#### [Extracted material]
────────────────────────────────────────

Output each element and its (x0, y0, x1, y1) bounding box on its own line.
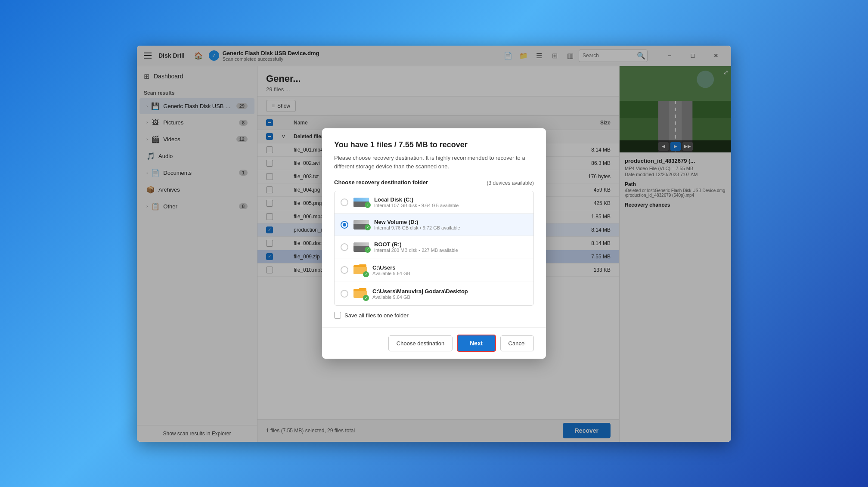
modal-devices-count: (3 devices available) (487, 180, 534, 186)
device-info-1: New Volume (D:) Internal 9.76 GB disk • … (374, 219, 527, 230)
modal-body: You have 1 files / 7.55 MB to recover Pl… (322, 128, 546, 327)
device-radio-4[interactable] (341, 290, 348, 298)
modal-section-header: Choose recovery destination folder (3 de… (334, 179, 534, 186)
device-name-1: New Volume (D:) (374, 219, 527, 225)
modal-overlay: You have 1 files / 7.55 MB to recover Pl… (137, 46, 731, 442)
device-icon-area-2: ✓ (353, 242, 369, 252)
recovery-modal: You have 1 files / 7.55 MB to recover Pl… (322, 128, 546, 359)
modal-checkbox-area: Save all files to one folder (334, 312, 534, 319)
device-info-3: C:\Users Available 9.64 GB (372, 264, 527, 276)
device-icon-area-3: ✓ (353, 264, 367, 276)
device-name-3: C:\Users (372, 264, 527, 271)
device-radio-0[interactable] (341, 199, 348, 206)
device-icon-area-1: ✓ (353, 220, 369, 230)
save-all-checkbox[interactable] (334, 312, 341, 319)
device-detail-2: Internal 260 MB disk • 227 MB available (374, 248, 527, 253)
device-info-2: BOOT (R:) Internal 260 MB disk • 227 MB … (374, 241, 527, 253)
device-icon-area-0: ✓ (353, 198, 369, 207)
next-button[interactable]: Next (457, 335, 496, 352)
modal-section-label: Choose recovery destination folder (334, 179, 428, 186)
device-check-icon-4: ✓ (363, 295, 369, 301)
device-name-2: BOOT (R:) (374, 241, 527, 248)
device-item-0[interactable]: ✓ Local Disk (C:) Internal 107 GB disk •… (335, 191, 533, 214)
device-detail-0: Internal 107 GB disk • 9.64 GB available (374, 203, 527, 208)
modal-footer: Choose destination Next Cancel (322, 327, 546, 359)
device-name-4: C:\Users\Manuviraj Godara\Desktop (372, 288, 527, 295)
device-name-0: Local Disk (C:) (374, 196, 527, 203)
device-radio-3[interactable] (341, 266, 348, 274)
device-detail-3: Available 9.64 GB (372, 271, 527, 276)
device-list: ✓ Local Disk (C:) Internal 107 GB disk •… (334, 191, 534, 306)
device-item-2[interactable]: ✓ BOOT (R:) Internal 260 MB disk • 227 M… (335, 236, 533, 258)
device-radio-1[interactable] (341, 221, 348, 229)
device-radio-2[interactable] (341, 243, 348, 251)
device-item-1[interactable]: ✓ New Volume (D:) Internal 9.76 GB disk … (335, 214, 533, 236)
save-all-label: Save all files to one folder (344, 312, 409, 319)
device-icon-area-4: ✓ (353, 287, 367, 300)
app-window: Disk Drill 🏠 ✓ Generic Flash Disk USB De… (137, 46, 731, 442)
modal-description: Please choose recovery destination. It i… (334, 154, 534, 171)
cancel-button[interactable]: Cancel (500, 335, 534, 351)
device-check-icon-2: ✓ (365, 247, 371, 253)
device-check-icon-3: ✓ (363, 271, 369, 277)
device-item-4[interactable]: ✓ C:\Users\Manuviraj Godara\Desktop Avai… (335, 282, 533, 305)
device-info-0: Local Disk (C:) Internal 107 GB disk • 9… (374, 196, 527, 208)
device-detail-1: Internal 9.76 GB disk • 9.72 GB availabl… (374, 225, 527, 230)
device-info-4: C:\Users\Manuviraj Godara\Desktop Availa… (372, 288, 527, 300)
device-check-icon-0: ✓ (365, 202, 371, 208)
modal-title: You have 1 files / 7.55 MB to recover (334, 140, 534, 149)
choose-destination-button[interactable]: Choose destination (388, 335, 453, 351)
device-detail-4: Available 9.64 GB (372, 295, 527, 300)
device-check-icon-1: ✓ (365, 224, 371, 230)
device-item-3[interactable]: ✓ C:\Users Available 9.64 GB (335, 258, 533, 282)
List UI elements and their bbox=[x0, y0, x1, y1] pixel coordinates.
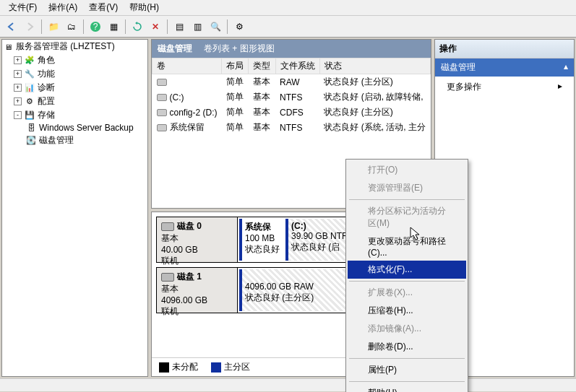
col-fs[interactable]: 文件系统 bbox=[275, 58, 319, 74]
col-status[interactable]: 状态 bbox=[319, 58, 430, 74]
collapse-arrow-icon: ▴ bbox=[564, 61, 568, 74]
tree-root[interactable]: 🖥 服务器管理器 (LHZTEST) bbox=[2, 40, 147, 53]
forward-button[interactable] bbox=[21, 18, 38, 35]
cm-mirror[interactable]: 添加镜像(A)... bbox=[348, 320, 466, 338]
cm-props[interactable]: 属性(P) bbox=[348, 361, 466, 379]
actions-header: 操作 bbox=[435, 40, 574, 58]
col-type[interactable]: 类型 bbox=[249, 58, 275, 74]
refresh-button[interactable] bbox=[129, 18, 146, 35]
cm-shrink[interactable]: 压缩卷(H)... bbox=[348, 302, 466, 320]
tree-storage[interactable]: -💾存储 bbox=[14, 108, 147, 122]
legend-unalloc: 未分配 bbox=[159, 361, 198, 373]
help-button[interactable]: ? bbox=[87, 18, 104, 35]
cm-markactive[interactable]: 将分区标记为活动分区(M) bbox=[348, 202, 466, 232]
diag-icon: 📊 bbox=[24, 83, 35, 93]
center-header: 磁盘管理 卷列表 + 图形视图 bbox=[152, 40, 431, 58]
expand-icon[interactable]: + bbox=[14, 97, 22, 105]
center-subtitle: 卷列表 + 图形视图 bbox=[204, 43, 275, 55]
menubar: 文件(F) 操作(A) 查看(V) 帮助(H) bbox=[0, 0, 576, 16]
table-header-row: 卷 布局 类型 文件系统 状态 bbox=[152, 58, 431, 74]
cm-extend[interactable]: 扩展卷(X)... bbox=[348, 284, 466, 302]
menu-view[interactable]: 查看(V) bbox=[83, 0, 124, 15]
cm-help[interactable]: 帮助(H) bbox=[348, 384, 466, 392]
cm-changeletter[interactable]: 更改驱动器号和路径(C)... bbox=[348, 232, 466, 261]
tree-backup[interactable]: 🗄Windows Server Backup bbox=[25, 122, 147, 134]
menu-help[interactable]: 帮助(H) bbox=[124, 0, 165, 15]
col-layout[interactable]: 布局 bbox=[222, 58, 249, 74]
collapse-icon[interactable]: - bbox=[14, 111, 22, 119]
show-hide-button[interactable]: 🗂 bbox=[63, 18, 80, 35]
delete-button[interactable]: ✕ bbox=[147, 18, 164, 35]
table-row[interactable]: 简单基本RAW状态良好 (主分区) bbox=[152, 74, 431, 90]
expand-icon[interactable]: + bbox=[14, 84, 22, 92]
list-button[interactable]: ▤ bbox=[171, 18, 188, 35]
tree-features[interactable]: +🔧功能 bbox=[14, 67, 147, 81]
back-button[interactable] bbox=[3, 18, 20, 35]
settings-button[interactable]: ⚙ bbox=[231, 18, 248, 35]
backup-icon: 🗄 bbox=[25, 123, 37, 133]
cm-format[interactable]: 格式化(F)... bbox=[348, 261, 466, 279]
partition-box[interactable]: 系统保100 MB状态良好 bbox=[239, 219, 283, 261]
table-row[interactable]: (C:)简单基本NTFS状态良好 (启动, 故障转储, bbox=[152, 90, 431, 105]
properties-button[interactable]: ▦ bbox=[105, 18, 122, 35]
center-title: 磁盘管理 bbox=[158, 43, 192, 55]
tree-diag[interactable]: +📊诊断 bbox=[14, 81, 147, 95]
context-menu: 打开(O) 资源管理器(E) 将分区标记为活动分区(M) 更改驱动器号和路径(C… bbox=[345, 159, 468, 392]
roles-icon: 🧩 bbox=[24, 56, 35, 66]
tree-roles[interactable]: +🧩角色 bbox=[14, 53, 147, 67]
cm-open[interactable]: 打开(O) bbox=[348, 161, 466, 179]
server-icon: 🖥 bbox=[2, 42, 14, 52]
cm-delete[interactable]: 删除卷(D)... bbox=[348, 338, 466, 356]
col-vol[interactable]: 卷 bbox=[152, 58, 222, 74]
expand-icon[interactable]: + bbox=[14, 70, 22, 78]
detail-button[interactable]: ▥ bbox=[189, 18, 206, 35]
legend-primary: 主分区 bbox=[211, 361, 250, 373]
actions-more[interactable]: 更多操作▸ bbox=[435, 77, 574, 97]
table-row[interactable]: 系统保留简单基本NTFS状态良好 (系统, 活动, 主分 bbox=[152, 120, 431, 135]
tree-config[interactable]: +⚙配置 bbox=[14, 95, 147, 108]
tree-root-label: 服务器管理器 (LHZTEST) bbox=[16, 40, 115, 53]
cm-explorer[interactable]: 资源管理器(E) bbox=[348, 179, 466, 197]
expand-icon[interactable]: + bbox=[14, 56, 22, 64]
find-button[interactable]: 🔍 bbox=[207, 18, 224, 35]
up-button[interactable]: 📁 bbox=[45, 18, 62, 35]
diskmgmt-icon: 💽 bbox=[25, 136, 37, 146]
table-row[interactable]: config-2 (D:)简单基本CDFS状态良好 (主分区) bbox=[152, 105, 431, 120]
actions-section[interactable]: 磁盘管理▴ bbox=[435, 58, 574, 77]
storage-icon: 💾 bbox=[24, 110, 35, 121]
menu-action[interactable]: 操作(A) bbox=[43, 0, 83, 15]
toolbar: 📁 🗂 ? ▦ ✕ ▤ ▥ 🔍 ⚙ bbox=[0, 16, 576, 38]
tree-pane: 🖥 服务器管理器 (LHZTEST) +🧩角色 +🔧功能 +📊诊断 +⚙配置 -… bbox=[1, 39, 148, 377]
tree-diskmgmt[interactable]: 💽磁盘管理 bbox=[25, 134, 147, 147]
config-icon: ⚙ bbox=[24, 97, 35, 107]
menu-file[interactable]: 文件(F) bbox=[3, 0, 43, 15]
statusbar bbox=[0, 378, 576, 391]
chevron-right-icon: ▸ bbox=[558, 81, 562, 93]
features-icon: 🔧 bbox=[24, 69, 35, 79]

────────────────────────────────────────

#### [Directions]
Please state how many lines in the entries include the string "diag", giving no more than the number.

#### [Result for this exercise]
2